Produce a verbatim copy of the entries listed below.

• _Supplied material_
____________

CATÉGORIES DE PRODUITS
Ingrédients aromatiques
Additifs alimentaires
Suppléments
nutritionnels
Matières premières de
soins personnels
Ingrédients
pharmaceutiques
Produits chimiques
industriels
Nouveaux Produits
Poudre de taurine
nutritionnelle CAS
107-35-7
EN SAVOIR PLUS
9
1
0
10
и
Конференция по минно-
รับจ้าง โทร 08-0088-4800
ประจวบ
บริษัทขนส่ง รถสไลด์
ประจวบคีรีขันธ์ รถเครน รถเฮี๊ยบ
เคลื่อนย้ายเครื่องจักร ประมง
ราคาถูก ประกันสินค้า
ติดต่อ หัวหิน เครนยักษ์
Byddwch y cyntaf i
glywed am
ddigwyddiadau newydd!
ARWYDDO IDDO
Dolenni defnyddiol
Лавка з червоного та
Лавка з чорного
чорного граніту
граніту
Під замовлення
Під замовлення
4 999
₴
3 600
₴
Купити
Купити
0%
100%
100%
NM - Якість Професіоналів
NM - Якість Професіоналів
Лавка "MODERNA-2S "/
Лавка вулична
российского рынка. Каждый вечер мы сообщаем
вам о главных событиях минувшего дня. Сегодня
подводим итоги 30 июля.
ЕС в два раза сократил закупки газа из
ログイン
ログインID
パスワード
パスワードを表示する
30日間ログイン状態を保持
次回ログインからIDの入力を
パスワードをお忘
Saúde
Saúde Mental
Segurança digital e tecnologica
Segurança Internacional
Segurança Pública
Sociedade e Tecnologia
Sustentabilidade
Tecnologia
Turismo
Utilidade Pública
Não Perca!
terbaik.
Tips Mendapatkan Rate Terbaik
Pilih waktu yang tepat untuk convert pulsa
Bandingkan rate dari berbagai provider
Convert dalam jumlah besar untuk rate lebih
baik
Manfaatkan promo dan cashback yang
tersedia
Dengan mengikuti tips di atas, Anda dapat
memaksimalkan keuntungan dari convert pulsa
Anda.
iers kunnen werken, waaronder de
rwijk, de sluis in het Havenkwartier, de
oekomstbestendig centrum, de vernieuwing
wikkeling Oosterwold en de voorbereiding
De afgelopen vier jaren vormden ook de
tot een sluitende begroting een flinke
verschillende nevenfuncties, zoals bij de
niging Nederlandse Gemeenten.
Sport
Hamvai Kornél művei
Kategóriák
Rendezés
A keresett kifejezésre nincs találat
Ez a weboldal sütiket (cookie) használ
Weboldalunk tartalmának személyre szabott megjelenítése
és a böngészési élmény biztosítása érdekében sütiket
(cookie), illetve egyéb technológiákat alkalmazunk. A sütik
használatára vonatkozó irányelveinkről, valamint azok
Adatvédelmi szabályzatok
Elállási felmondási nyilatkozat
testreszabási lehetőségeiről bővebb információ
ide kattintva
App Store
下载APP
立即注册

____________

• _Solution to this problem_
CATÉGORIES DE PRODUITS
Ingrédients aromatiques
Additifs alimentaires
Suppléments
nutritionnels
Matières premières de
soins personnels
Ingrédients
pharmaceutiques
Produits chimiques
industriels
Nouveaux Produits
Poudre de taurine
nutritionnelle CAS
107-35-7
EN SAVOIR PLUS
9
1
0
10
и
Конференция по минно-
รับจ้าง โทร 08-0088-4800
ประจวบ
บริษัทขนส่ง รถสไลด์
ประจวบคีรีขันธ์ รถเครน รถเฮี๊ยบ
เคลื่อนย้ายเครื่องจักร ประมง
ราคาถูก ประกันสินค้า
ติดต่อ หัวหิน เครนยักษ์
Byddwch y cyntaf i
glywed am
ddigwyddiadau newydd!
ARWYDDO IDDO
Dolenni defnyddiol
Лавка з червоного та
Лавка з чорного
чорного граніту
граніту
Під замовлення
Під замовлення
4 999
₴
3 600
₴
Купити
Купити
0%
100%
100%
NM - Якість Професіоналів
NM - Якість Професіоналів
Лавка "MODERNA-2S "/
Лавка вулична
российского рынка. Каждый вечер мы сообщаем
вам о главных событиях минувшего дня. Сегодня
подводим итоги 30 июля.
ЕС в два раза сократил закупки газа из
ログイン
ログインID
パスワード
パスワードを表示する
30日間ログイン状態を保持
次回ログインからIDの入力を
パスワードをお忘
Saúde
Saúde Mental
Segurança digital e tecnologica
Segurança Internacional
Segurança Pública
Sociedade e Tecnologia
Sustentabilidade
Tecnologia
Turismo
Utilidade Pública
Não Perca!
terbaik.
Tips Mendapatkan Rate Terbaik
Pilih waktu yang tepat untuk convert pulsa
Bandingkan rate dari berbagai provider
Convert dalam jumlah besar untuk rate lebih
baik
Manfaatkan promo dan cashback yang
tersedia
Dengan mengikuti tips di atas, Anda dapat
memaksimalkan keuntungan dari convert pulsa
Anda.
iers kunnen werken, waaronder de
rwijk, de sluis in het Havenkwartier, de
oekomstbestendig centrum, de vernieuwing
wikkeling Oosterwold en de voorbereiding
De afgelopen vier jaren vormden ook de
tot een sluitende begroting een flinke
verschillende nevenfuncties, zoals bij de
niging Nederlandse Gemeenten.
Sport
Hamvai Kornél művei
Kategóriák
Rendezés
A keresett kifejezésre nincs találat
Ez a weboldal sütiket (cookie) használ
Weboldalunk tartalmának személyre szabott megjelenítése
és a böngészési élmény biztosítása érdekében sütiket
(cookie), illetve egyéb technológiákat alkalmazunk. A sütik
használatára vonatkozó irányelveinkről, valamint azok
Adatvédelmi szabályzatok
Elállási felmondási nyilatkozat
testreszabási lehetőségeiről bővebb információ
ide kattintva
App Store
下载APP
立即注册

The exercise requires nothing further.